The records below need to be copied in full. Match them exactly.

═══ Dataset ═══

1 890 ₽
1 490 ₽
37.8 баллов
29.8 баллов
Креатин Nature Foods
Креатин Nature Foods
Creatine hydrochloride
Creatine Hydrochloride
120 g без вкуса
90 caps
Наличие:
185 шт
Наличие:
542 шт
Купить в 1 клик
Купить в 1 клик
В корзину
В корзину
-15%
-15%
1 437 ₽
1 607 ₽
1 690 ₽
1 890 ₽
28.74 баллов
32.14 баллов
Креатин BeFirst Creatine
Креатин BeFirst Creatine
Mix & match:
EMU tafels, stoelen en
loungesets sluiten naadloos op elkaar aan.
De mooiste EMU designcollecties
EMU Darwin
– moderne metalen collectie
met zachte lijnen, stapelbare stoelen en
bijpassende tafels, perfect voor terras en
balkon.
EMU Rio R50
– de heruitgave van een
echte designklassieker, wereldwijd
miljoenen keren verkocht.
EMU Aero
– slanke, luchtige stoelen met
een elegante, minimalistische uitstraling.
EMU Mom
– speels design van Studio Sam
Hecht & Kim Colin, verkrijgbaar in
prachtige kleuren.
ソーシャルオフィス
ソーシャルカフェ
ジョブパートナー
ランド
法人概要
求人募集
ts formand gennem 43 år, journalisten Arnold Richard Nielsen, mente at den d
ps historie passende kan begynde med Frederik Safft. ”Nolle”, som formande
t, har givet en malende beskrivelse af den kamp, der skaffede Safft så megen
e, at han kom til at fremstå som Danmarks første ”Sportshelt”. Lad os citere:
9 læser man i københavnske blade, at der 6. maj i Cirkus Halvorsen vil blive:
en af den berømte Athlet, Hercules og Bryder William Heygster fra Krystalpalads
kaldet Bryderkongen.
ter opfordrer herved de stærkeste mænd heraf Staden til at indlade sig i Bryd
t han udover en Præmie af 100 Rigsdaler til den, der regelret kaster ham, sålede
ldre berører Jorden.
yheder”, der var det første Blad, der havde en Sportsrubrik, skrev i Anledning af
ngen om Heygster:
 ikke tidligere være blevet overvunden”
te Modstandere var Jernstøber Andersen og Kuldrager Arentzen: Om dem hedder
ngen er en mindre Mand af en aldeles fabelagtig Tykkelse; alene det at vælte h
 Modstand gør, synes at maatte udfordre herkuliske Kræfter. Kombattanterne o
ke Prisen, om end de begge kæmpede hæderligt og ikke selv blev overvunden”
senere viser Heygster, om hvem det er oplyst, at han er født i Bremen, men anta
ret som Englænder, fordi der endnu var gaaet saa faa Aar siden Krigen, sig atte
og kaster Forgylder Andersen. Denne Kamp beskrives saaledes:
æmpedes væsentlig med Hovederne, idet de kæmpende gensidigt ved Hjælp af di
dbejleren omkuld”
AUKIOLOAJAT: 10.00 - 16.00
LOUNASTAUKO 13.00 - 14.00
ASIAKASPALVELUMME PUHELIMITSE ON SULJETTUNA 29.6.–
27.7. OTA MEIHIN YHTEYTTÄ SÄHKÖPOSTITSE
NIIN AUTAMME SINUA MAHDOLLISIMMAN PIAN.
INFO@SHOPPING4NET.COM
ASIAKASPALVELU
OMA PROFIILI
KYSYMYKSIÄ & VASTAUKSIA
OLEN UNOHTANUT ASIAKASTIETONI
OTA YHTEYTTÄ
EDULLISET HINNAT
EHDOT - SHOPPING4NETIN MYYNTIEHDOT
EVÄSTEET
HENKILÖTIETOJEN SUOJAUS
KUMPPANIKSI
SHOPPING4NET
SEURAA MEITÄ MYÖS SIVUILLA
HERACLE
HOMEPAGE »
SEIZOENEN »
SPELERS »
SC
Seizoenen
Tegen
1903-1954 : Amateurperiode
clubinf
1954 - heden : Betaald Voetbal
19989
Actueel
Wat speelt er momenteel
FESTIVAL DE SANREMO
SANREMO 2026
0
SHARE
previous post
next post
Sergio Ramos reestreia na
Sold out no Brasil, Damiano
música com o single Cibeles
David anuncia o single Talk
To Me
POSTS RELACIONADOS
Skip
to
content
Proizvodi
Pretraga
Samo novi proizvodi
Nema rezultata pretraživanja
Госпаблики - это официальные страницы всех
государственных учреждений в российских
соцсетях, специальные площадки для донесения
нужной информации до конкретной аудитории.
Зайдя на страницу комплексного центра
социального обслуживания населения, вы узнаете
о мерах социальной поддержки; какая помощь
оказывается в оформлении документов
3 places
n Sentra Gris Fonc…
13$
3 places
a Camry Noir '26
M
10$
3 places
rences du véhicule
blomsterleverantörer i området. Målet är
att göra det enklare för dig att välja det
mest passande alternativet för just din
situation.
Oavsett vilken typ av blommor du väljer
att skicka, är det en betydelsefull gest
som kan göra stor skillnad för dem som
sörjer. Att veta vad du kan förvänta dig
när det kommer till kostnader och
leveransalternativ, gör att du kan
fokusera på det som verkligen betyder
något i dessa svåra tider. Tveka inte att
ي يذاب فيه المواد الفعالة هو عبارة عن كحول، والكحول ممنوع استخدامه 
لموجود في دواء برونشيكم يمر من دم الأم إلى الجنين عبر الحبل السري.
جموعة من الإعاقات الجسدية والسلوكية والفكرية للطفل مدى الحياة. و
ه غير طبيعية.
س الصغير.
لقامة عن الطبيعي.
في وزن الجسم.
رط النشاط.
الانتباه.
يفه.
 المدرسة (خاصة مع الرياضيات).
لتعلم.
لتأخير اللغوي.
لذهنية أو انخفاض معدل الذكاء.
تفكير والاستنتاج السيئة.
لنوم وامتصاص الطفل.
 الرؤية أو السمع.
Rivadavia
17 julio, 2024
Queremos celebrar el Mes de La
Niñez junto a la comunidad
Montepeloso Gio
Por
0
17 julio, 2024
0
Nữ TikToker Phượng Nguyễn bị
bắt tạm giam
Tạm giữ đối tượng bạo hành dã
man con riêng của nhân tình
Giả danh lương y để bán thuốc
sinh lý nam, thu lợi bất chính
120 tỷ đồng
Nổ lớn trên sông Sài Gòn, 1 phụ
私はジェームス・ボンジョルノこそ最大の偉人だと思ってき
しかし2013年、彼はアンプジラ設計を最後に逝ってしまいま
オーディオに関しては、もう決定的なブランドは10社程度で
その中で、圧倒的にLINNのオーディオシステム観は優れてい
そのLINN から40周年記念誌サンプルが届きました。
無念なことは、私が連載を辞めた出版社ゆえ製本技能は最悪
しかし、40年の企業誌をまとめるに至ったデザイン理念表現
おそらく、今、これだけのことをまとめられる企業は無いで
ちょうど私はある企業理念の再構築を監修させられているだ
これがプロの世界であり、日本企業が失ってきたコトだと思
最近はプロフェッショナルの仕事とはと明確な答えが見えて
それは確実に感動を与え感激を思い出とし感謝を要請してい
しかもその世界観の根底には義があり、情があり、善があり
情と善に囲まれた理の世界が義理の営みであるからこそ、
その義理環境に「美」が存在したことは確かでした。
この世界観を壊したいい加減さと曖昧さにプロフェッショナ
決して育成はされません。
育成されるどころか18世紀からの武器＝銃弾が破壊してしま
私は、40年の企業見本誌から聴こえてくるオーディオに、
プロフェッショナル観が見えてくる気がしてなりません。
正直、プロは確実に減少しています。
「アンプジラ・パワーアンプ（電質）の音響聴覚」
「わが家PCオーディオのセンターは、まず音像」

═══

Result.
1 890 ₽
1 490 ₽
37.8 баллов
29.8 баллов
Креатин Nature Foods
Креатин Nature Foods
Creatine hydrochloride
Creatine Hydrochloride
120 g без вкуса
90 caps
Наличие:
185 шт
Наличие:
542 шт
Купить в 1 клик
Купить в 1 клик
В корзину
В корзину
-15%
-15%
1 437 ₽
1 607 ₽
1 690 ₽
1 890 ₽
28.74 баллов
32.14 баллов
Креатин BeFirst Creatine
Креатин BeFirst Creatine
Mix & match:
EMU tafels, stoelen en
loungesets sluiten naadloos op elkaar aan.
De mooiste EMU designcollecties
EMU Darwin
– moderne metalen collectie
met zachte lijnen, stapelbare stoelen en
bijpassende tafels, perfect voor terras en
balkon.
EMU Rio R50
– de heruitgave van een
echte designklassieker, wereldwijd
miljoenen keren verkocht.
EMU Aero
– slanke, luchtige stoelen met
een elegante, minimalistische uitstraling.
EMU Mom
– speels design van Studio Sam
Hecht & Kim Colin, verkrijgbaar in
prachtige kleuren.
ソーシャルオフィス
ソーシャルカフェ
ジョブパートナー
ランド
法人概要
求人募集
ts formand gennem 43 år, journalisten Arnold Richard Nielsen, mente at den d
ps historie passende kan begynde med Frederik Safft. ”Nolle”, som formande
t, har givet en malende beskrivelse af den kamp, der skaffede Safft så megen
e, at han kom til at fremstå som Danmarks første ”Sportshelt”. Lad os citere:
9 læser man i københavnske blade, at der 6. maj i Cirkus Halvorsen vil blive:
en af den berømte Athlet, Hercules og Bryder William Heygster fra Krystalpalads
kaldet Bryderkongen.
ter opfordrer herved de stærkeste mænd heraf Staden til at indlade sig i Bryd
t han udover en Præmie af 100 Rigsdaler til den, der regelret kaster ham, sålede
ldre berører Jorden.
yheder”, der var det første Blad, der havde en Sportsrubrik, skrev i Anledning af
ngen om Heygster:
 ikke tidligere være blevet overvunden”
te Modstandere var Jernstøber Andersen og Kuldrager Arentzen: Om dem hedder
ngen er en mindre Mand af en aldeles fabelagtig Tykkelse; alene det at vælte h
 Modstand gør, synes at maatte udfordre herkuliske Kræfter. Kombattanterne o
ke Prisen, om end de begge kæmpede hæderligt og ikke selv blev overvunden”
senere viser Heygster, om hvem det er oplyst, at han er født i Bremen, men anta
ret som Englænder, fordi der endnu var gaaet saa faa Aar siden Krigen, sig atte
og kaster Forgylder Andersen. Denne Kamp beskrives saaledes:
æmpedes væsentlig med Hovederne, idet de kæmpende gensidigt ved Hjælp af di
dbejleren omkuld”
AUKIOLOAJAT: 10.00 - 16.00
LOUNASTAUKO 13.00 - 14.00
ASIAKASPALVELUMME PUHELIMITSE ON SULJETTUNA 29.6.–
27.7. OTA MEIHIN YHTEYTTÄ SÄHKÖPOSTITSE
NIIN AUTAMME SINUA MAHDOLLISIMMAN PIAN.
INFO@SHOPPING4NET.COM
ASIAKASPALVELU
OMA PROFIILI
KYSYMYKSIÄ & VASTAUKSIA
OLEN UNOHTANUT ASIAKASTIETONI
OTA YHTEYTTÄ
EDULLISET HINNAT
EHDOT - SHOPPING4NETIN MYYNTIEHDOT
EVÄSTEET
HENKILÖTIETOJEN SUOJAUS
KUMPPANIKSI
SHOPPING4NET
SEURAA MEITÄ MYÖS SIVUILLA
HERACLE
HOMEPAGE »
SEIZOENEN »
SPELERS »
SC
Seizoenen
Tegen
1903-1954 : Amateurperiode
clubinf
1954 - heden : Betaald Voetbal
19989
Actueel
Wat speelt er momenteel
FESTIVAL DE SANREMO
SANREMO 2026
0
SHARE
previous post
next post
Sergio Ramos reestreia na
Sold out no Brasil, Damiano
música com o single Cibeles
David anuncia o single Talk
To Me
POSTS RELACIONADOS
Skip
to
content
Proizvodi
Pretraga
Samo novi proizvodi
Nema rezultata pretraživanja
Госпаблики - это официальные страницы всех
государственных учреждений в российских
соцсетях, специальные площадки для донесения
нужной информации до конкретной аудитории.
Зайдя на страницу комплексного центра
социального обслуживания населения, вы узнаете
о мерах социальной поддержки; какая помощь
оказывается в оформлении документов
3 places
n Sentra Gris Fonc…
13$
3 places
a Camry Noir '26
M
10$
3 places
rences du véhicule
blomsterleverantörer i området. Målet är
att göra det enklare för dig att välja det
mest passande alternativet för just din
situation.
Oavsett vilken typ av blommor du väljer
att skicka, är det en betydelsefull gest
som kan göra stor skillnad för dem som
sörjer. Att veta vad du kan förvänta dig
när det kommer till kostnader och
leveransalternativ, gör att du kan
fokusera på det som verkligen betyder
något i dessa svåra tider. Tveka inte att
ي يذاب فيه المواد الفعالة هو عبارة عن كحول، والكحول ممنوع استخدامه 
لموجود في دواء برونشيكم يمر من دم الأم إلى الجنين عبر الحبل السري.
جموعة من الإعاقات الجسدية والسلوكية والفكرية للطفل مدى الحياة. و
ه غير طبيعية.
س الصغير.
لقامة عن الطبيعي.
في وزن الجسم.
رط النشاط.
الانتباه.
يفه.
 المدرسة (خاصة مع الرياضيات).
لتعلم.
لتأخير اللغوي.
لذهنية أو انخفاض معدل الذكاء.
تفكير والاستنتاج السيئة.
لنوم وامتصاص الطفل.
 الرؤية أو السمع.
Rivadavia
17 julio, 2024
Queremos celebrar el Mes de La
Niñez junto a la comunidad
Montepeloso Gio
Por
0
17 julio, 2024
0
Nữ TikToker Phượng Nguyễn bị
bắt tạm giam
Tạm giữ đối tượng bạo hành dã
man con riêng của nhân tình
Giả danh lương y để bán thuốc
sinh lý nam, thu lợi bất chính
120 tỷ đồng
Nổ lớn trên sông Sài Gòn, 1 phụ
私はジェームス・ボンジョルノこそ最大の偉人だと思ってき
しかし2013年、彼はアンプジラ設計を最後に逝ってしまいま
オーディオに関しては、もう決定的なブランドは10社程度で
その中で、圧倒的にLINNのオーディオシステム観は優れてい
そのLINN から40周年記念誌サンプルが届きました。
無念なことは、私が連載を辞めた出版社ゆえ製本技能は最悪
しかし、40年の企業誌をまとめるに至ったデザイン理念表現
おそらく、今、これだけのことをまとめられる企業は無いで
ちょうど私はある企業理念の再構築を監修させられているだ
これがプロの世界であり、日本企業が失ってきたコトだと思
最近はプロフェッショナルの仕事とはと明確な答えが見えて
それは確実に感動を与え感激を思い出とし感謝を要請してい
しかもその世界観の根底には義があり、情があり、善があり
情と善に囲まれた理の世界が義理の営みであるからこそ、
その義理環境に「美」が存在したことは確かでした。
この世界観を壊したいい加減さと曖昧さにプロフェッショナ
決して育成はされません。
育成されるどころか18世紀からの武器＝銃弾が破壊してしま
私は、40年の企業見本誌から聴こえてくるオーディオに、
プロフェッショナル観が見えてくる気がしてなりません。
正直、プロは確実に減少しています。
「アンプジラ・パワーアンプ（電質）の音響聴覚」
「わが家PCオーディオのセンターは、まず音像」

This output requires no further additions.